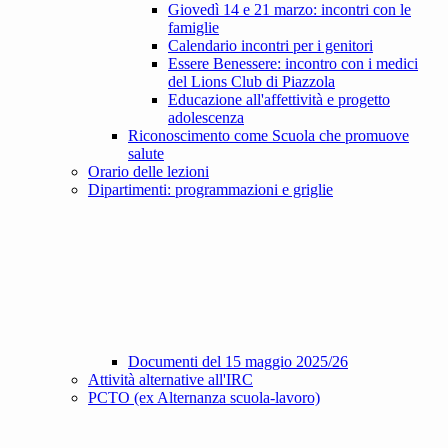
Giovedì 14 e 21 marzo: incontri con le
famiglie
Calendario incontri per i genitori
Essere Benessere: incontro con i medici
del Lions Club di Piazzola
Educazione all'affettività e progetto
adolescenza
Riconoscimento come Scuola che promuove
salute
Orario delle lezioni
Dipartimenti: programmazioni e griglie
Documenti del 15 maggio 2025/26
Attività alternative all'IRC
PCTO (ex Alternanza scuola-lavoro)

────────────────

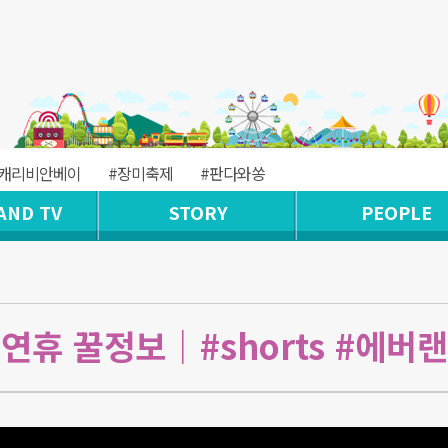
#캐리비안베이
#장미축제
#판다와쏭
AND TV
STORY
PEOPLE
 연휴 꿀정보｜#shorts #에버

────────────────

The task: Only lines of the material that contain the word "incontri" belong in the answer; copy each one.

Solution below:
Giovedì 14 e 21 marzo: incontri con le
Calendario incontri per i genitori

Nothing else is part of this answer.